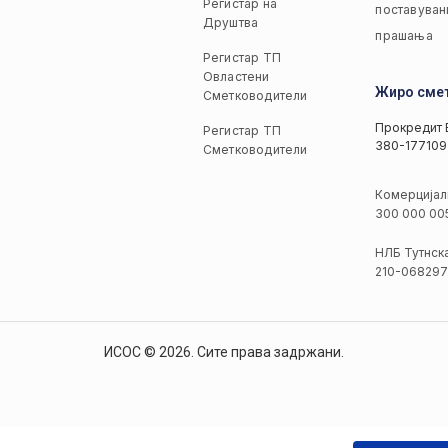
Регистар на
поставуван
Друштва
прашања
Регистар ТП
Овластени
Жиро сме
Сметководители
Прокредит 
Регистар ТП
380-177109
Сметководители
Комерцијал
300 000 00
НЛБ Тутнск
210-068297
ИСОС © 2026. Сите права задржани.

--

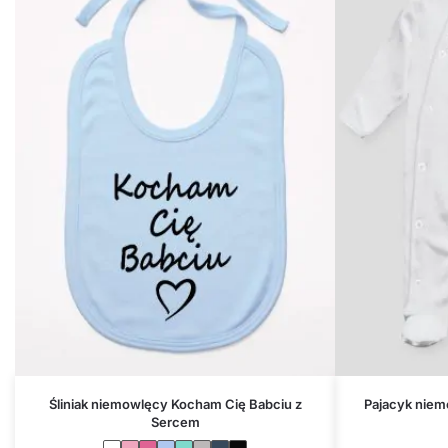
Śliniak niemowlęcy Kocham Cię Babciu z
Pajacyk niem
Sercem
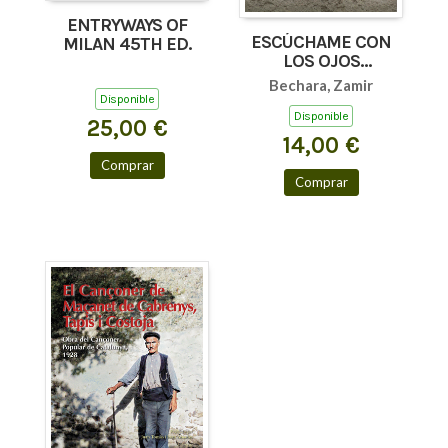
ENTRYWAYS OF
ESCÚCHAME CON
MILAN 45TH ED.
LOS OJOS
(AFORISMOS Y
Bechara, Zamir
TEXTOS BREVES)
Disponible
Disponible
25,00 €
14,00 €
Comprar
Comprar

---

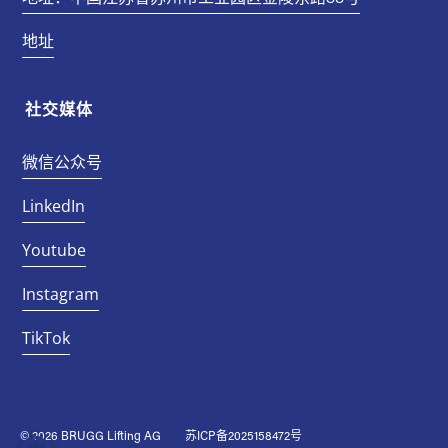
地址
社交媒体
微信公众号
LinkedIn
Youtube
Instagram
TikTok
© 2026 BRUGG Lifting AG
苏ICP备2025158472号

§ ACTIVITY
Since only part of the listing is wanted, copy exactly the lines from the one holding "Регистар на" to the one holding "ИСОС © 2026. Сите права задржани.", both included.

§ YOUR RESPONSE
Регистар на
поставуван
Друштва
прашања
Регистар ТП
Овластени
Жиро сме
Сметководители
Прокредит 
Регистар ТП
380-177109
Сметководители
Комерцијал
300 000 00
НЛБ Тутнск
210-068297
ИСОС © 2026. Сите права задржани.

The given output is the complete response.